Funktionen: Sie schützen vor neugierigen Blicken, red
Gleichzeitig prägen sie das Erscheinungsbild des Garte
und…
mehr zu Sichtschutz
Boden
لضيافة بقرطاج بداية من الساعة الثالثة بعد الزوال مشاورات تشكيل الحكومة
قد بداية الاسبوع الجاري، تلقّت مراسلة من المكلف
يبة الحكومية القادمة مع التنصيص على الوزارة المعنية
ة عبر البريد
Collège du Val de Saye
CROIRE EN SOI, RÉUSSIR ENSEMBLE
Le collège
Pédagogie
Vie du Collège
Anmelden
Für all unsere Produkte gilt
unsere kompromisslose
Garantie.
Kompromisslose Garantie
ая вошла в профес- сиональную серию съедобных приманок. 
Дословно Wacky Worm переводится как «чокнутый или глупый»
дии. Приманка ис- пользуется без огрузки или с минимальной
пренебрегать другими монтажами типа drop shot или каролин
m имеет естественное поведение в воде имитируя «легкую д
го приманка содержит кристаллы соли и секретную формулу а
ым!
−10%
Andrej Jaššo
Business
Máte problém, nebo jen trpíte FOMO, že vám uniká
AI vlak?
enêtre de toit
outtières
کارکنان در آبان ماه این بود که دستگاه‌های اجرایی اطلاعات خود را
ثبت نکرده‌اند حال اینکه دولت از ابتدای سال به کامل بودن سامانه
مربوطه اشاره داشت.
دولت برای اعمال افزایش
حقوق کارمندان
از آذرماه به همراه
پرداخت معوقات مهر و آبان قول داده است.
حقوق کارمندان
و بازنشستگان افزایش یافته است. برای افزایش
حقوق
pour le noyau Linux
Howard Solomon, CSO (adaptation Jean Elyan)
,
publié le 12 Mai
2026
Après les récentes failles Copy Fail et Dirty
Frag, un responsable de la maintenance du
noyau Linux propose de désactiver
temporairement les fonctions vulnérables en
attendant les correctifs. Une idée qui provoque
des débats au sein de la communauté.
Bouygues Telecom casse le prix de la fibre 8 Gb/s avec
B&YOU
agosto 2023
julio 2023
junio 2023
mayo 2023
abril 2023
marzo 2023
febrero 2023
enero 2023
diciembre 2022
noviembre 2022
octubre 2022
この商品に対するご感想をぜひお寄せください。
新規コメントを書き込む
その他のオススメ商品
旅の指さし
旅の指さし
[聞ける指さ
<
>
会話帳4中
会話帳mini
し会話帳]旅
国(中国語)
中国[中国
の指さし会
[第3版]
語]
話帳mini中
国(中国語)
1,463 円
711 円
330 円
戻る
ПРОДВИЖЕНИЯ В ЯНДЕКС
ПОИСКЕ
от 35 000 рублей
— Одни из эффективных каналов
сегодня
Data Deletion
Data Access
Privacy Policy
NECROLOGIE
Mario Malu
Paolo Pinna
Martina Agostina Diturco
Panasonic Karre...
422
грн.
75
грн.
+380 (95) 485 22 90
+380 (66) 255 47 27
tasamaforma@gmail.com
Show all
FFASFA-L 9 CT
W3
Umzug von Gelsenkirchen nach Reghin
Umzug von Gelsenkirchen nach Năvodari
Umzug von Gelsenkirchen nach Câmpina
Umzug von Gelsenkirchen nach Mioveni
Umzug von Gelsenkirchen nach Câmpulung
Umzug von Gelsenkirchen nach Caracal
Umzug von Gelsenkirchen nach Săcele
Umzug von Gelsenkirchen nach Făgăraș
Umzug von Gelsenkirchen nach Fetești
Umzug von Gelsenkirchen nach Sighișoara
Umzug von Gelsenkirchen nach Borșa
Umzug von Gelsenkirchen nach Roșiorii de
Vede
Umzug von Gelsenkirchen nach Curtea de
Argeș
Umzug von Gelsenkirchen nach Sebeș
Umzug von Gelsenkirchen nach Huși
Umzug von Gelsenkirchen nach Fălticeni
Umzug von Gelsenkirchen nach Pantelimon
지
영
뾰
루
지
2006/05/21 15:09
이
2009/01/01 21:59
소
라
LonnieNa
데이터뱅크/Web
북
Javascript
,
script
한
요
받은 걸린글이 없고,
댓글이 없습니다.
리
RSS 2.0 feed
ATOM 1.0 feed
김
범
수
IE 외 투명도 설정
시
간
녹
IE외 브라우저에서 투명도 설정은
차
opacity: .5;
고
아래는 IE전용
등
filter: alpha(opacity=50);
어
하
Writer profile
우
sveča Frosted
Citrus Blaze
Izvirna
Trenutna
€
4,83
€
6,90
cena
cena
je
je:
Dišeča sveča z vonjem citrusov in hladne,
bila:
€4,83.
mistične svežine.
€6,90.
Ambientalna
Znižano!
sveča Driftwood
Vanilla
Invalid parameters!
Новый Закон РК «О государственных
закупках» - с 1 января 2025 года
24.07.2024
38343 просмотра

-- The task --
Reproduce every record, matching each line exactly.

-- Task output --
Funktionen: Sie schützen vor neugierigen Blicken, red
Gleichzeitig prägen sie das Erscheinungsbild des Garte
und…
mehr zu Sichtschutz
Boden
لضيافة بقرطاج بداية من الساعة الثالثة بعد الزوال مشاورات تشكيل الحكومة
قد بداية الاسبوع الجاري، تلقّت مراسلة من المكلف
يبة الحكومية القادمة مع التنصيص على الوزارة المعنية
ة عبر البريد
Collège du Val de Saye
CROIRE EN SOI, RÉUSSIR ENSEMBLE
Le collège
Pédagogie
Vie du Collège
Anmelden
Für all unsere Produkte gilt
unsere kompromisslose
Garantie.
Kompromisslose Garantie
ая вошла в профес- сиональную серию съедобных приманок. 
Дословно Wacky Worm переводится как «чокнутый или глупый»
дии. Приманка ис- пользуется без огрузки или с минимальной
пренебрегать другими монтажами типа drop shot или каролин
m имеет естественное поведение в воде имитируя «легкую д
го приманка содержит кристаллы соли и секретную формулу а
ым!
−10%
Andrej Jaššo
Business
Máte problém, nebo jen trpíte FOMO, že vám uniká
AI vlak?
enêtre de toit
outtières
کارکنان در آبان ماه این بود که دستگاه‌های اجرایی اطلاعات خود را
ثبت نکرده‌اند حال اینکه دولت از ابتدای سال به کامل بودن سامانه
مربوطه اشاره داشت.
دولت برای اعمال افزایش
حقوق کارمندان
از آذرماه به همراه
پرداخت معوقات مهر و آبان قول داده است.
حقوق کارمندان
و بازنشستگان افزایش یافته است. برای افزایش
حقوق
pour le noyau Linux
Howard Solomon, CSO (adaptation Jean Elyan)
,
publié le 12 Mai
2026
Après les récentes failles Copy Fail et Dirty
Frag, un responsable de la maintenance du
noyau Linux propose de désactiver
temporairement les fonctions vulnérables en
attendant les correctifs. Une idée qui provoque
des débats au sein de la communauté.
Bouygues Telecom casse le prix de la fibre 8 Gb/s avec
B&YOU
agosto 2023
julio 2023
junio 2023
mayo 2023
abril 2023
marzo 2023
febrero 2023
enero 2023
diciembre 2022
noviembre 2022
octubre 2022
この商品に対するご感想をぜひお寄せください。
新規コメントを書き込む
その他のオススメ商品
旅の指さし
旅の指さし
[聞ける指さ
<
>
会話帳4中
会話帳mini
し会話帳]旅
国(中国語)
中国[中国
の指さし会
[第3版]
語]
話帳mini中
国(中国語)
1,463 円
711 円
330 円
戻る
ПРОДВИЖЕНИЯ В ЯНДЕКС
ПОИСКЕ
от 35 000 рублей
— Одни из эффективных каналов
сегодня
Data Deletion
Data Access
Privacy Policy
NECROLOGIE
Mario Malu
Paolo Pinna
Martina Agostina Diturco
Panasonic Karre...
422
грн.
75
грн.
+380 (95) 485 22 90
+380 (66) 255 47 27
tasamaforma@gmail.com
Show all
FFASFA-L 9 CT
W3
Umzug von Gelsenkirchen nach Reghin
Umzug von Gelsenkirchen nach Năvodari
Umzug von Gelsenkirchen nach Câmpina
Umzug von Gelsenkirchen nach Mioveni
Umzug von Gelsenkirchen nach Câmpulung
Umzug von Gelsenkirchen nach Caracal
Umzug von Gelsenkirchen nach Săcele
Umzug von Gelsenkirchen nach Făgăraș
Umzug von Gelsenkirchen nach Fetești
Umzug von Gelsenkirchen nach Sighișoara
Umzug von Gelsenkirchen nach Borșa
Umzug von Gelsenkirchen nach Roșiorii de
Vede
Umzug von Gelsenkirchen nach Curtea de
Argeș
Umzug von Gelsenkirchen nach Sebeș
Umzug von Gelsenkirchen nach Huși
Umzug von Gelsenkirchen nach Fălticeni
Umzug von Gelsenkirchen nach Pantelimon
지
영
뾰
루
지
2006/05/21 15:09
이
2009/01/01 21:59
소
라
LonnieNa
데이터뱅크/Web
북
Javascript
,
script
한
요
받은 걸린글이 없고,
댓글이 없습니다.
리
RSS 2.0 feed
ATOM 1.0 feed
김
범
수
IE 외 투명도 설정
시
간
녹
IE외 브라우저에서 투명도 설정은
차
opacity: .5;
고
아래는 IE전용
등
filter: alpha(opacity=50);
어
하
Writer profile
우
sveča Frosted
Citrus Blaze
Izvirna
Trenutna
€
4,83
€
6,90
cena
cena
je
je:
Dišeča sveča z vonjem citrusov in hladne,
bila:
€4,83.
mistične svežine.
€6,90.
Ambientalna
Znižano!
sveča Driftwood
Vanilla
Invalid parameters!
Новый Закон РК «О государственных
закупках» - с 1 января 2025 года
24.07.2024
38343 просмотра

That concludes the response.